Acquisito l'insegnamento di Dignitatis humanae connesso a quell'initium libertatis inaugurato positivamente nell'Editto del 313, che l'adesione alla verità è possibile solo in maniera volontaria e personale e la coercizione esterna è contraria alla sua natura, bisogna riconoscere che questa doppia condizione resta nei fatti spesso irrealizzabile. Perché? Perché contemporaneamente non si persegue «quel dovere e quindi il diritto di cercare la verità» (Dignitatis humanae, 3) che toglie a ogni retta affermazione della libertà religiosa il sospetto di essere un altro nome dell'indifferentismo religioso che non può non porsi, almeno nei fatti, come una specifica mondovisione la quale, nell'attuale frangente storico, tende sempre più a far valere l'egemonia di una particolare visione del mondo sulle altre.
Che dire in proposito di fronte all'obiezione di quanti non soddisfano l'obbligo di cercare la verità per aderirvi? Anzitutto si deve ribadire che questa è sempre comunque la scelta di una mondovisione che ha cittadinanza in una società plurale, ma che non può essere surrettiziamente assunta come fondamento della aconfessionalità dello Stato.

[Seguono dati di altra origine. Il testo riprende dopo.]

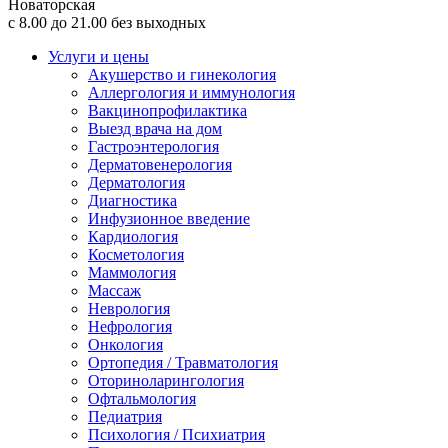
Новаторская
с 8.00 до 21.00 без выходных
Услуги и цены
Акушерство и гинекология
Аллергология и иммунология
Вакцинопрофилактика
Выезд врача на дом
Гастроэнтерология
Дерматовенерология
Дерматология
Диагностика
Инфузионное введение
Кардиология
Косметология
Маммология
Массаж
Неврология
Нефрология
Онкология
Ортопедия / Травматология
Оториноларингология
Офтальмология
Педиатрия
Психология / Психиатрия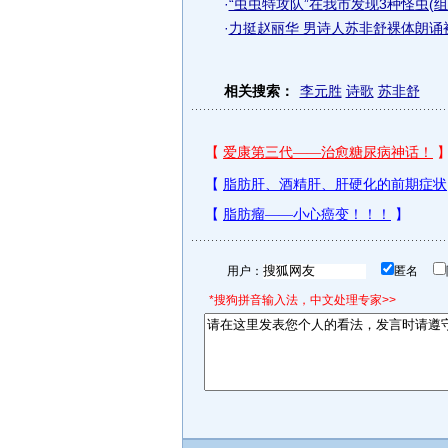
·
“虫虫特攻队”在我市发现3种怪虫(组
·
力挺赵丽华 男诗人苏非舒裸体朗诵
相关搜索：
李元胜
诗歌
苏非舒
用户：
匿名
*搜狗拼音输入法，中文处理专家>>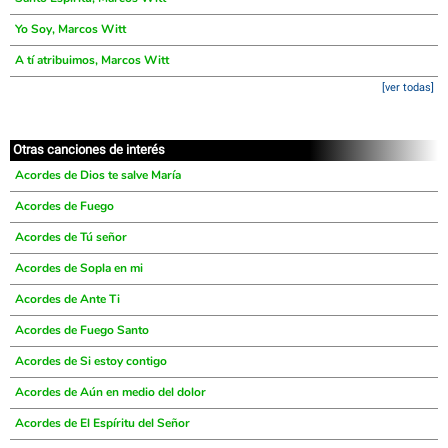
Yo Soy, Marcos Witt
A tí atribuimos, Marcos Witt
[ver todas]
Otras canciones de interés
Acordes de Dios te salve María
Acordes de Fuego
Acordes de Tú señor
Acordes de Sopla en mi
Acordes de Ante Ti
Acordes de Fuego Santo
Acordes de Si estoy contigo
Acordes de Aún en medio del dolor
Acordes de El Espíritu del Señor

Tuttavia ancor più decisivo è il libero invito loro rivolto a riflettere in che cosa consista tale obbligo. Agostino, genio espressivo dell'umana inquietudine, ne aveva carpito il segreto, come ci ricorda Benedetto XVI: «Non siamo noi a possedere la Verità dopo averla cercata, ma è la Verità che ci cerca e ci possiede». In questo senso, è la stessa verità, attraverso la pregnanza delle relazioni e delle circostanze della vita di cui ogni uomo è protagonista, a proporsi come “il caso serio” dell'umana esistenza e dell'umana convivenza. La verità che ci cerca si documenta nell'insopprimibile anelito con cui l'uomo ad essa aspira: Quid enim fortius desiderat anima quam veritatem?. E questo anelito rispetta la libertà di tutti, anche di chi si dice agnostico, indifferente o ateo. La libertà religiosa sarebbe altrimenti una parola vuota.